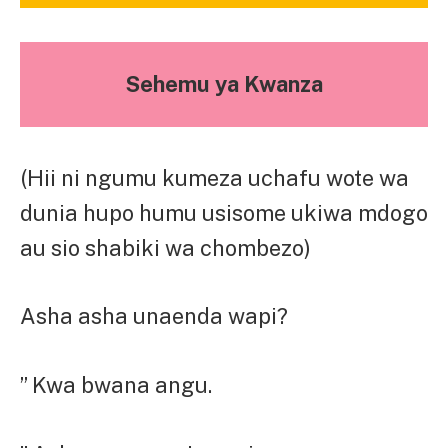
Sehemu ya Kwanza
(Hii ni ngumu kumeza uchafu wote wa
dunia hupo humu usisome ukiwa mdogo
au sio shabiki wa chombezo)
Asha asha unaenda wapi?
” Kwa bwana angu.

* **Work request**:
Write down only the closing run of lines: the one containing "(Hii ni ngumu kumeza uchafu wote wa" and every line after it to the end of the entries, exactly.

* **Completed exercise**:
(Hii ni ngumu kumeza uchafu wote wa
dunia hupo humu usisome ukiwa mdogo
au sio shabiki wa chombezo)
Asha asha unaenda wapi?
” Kwa bwana angu.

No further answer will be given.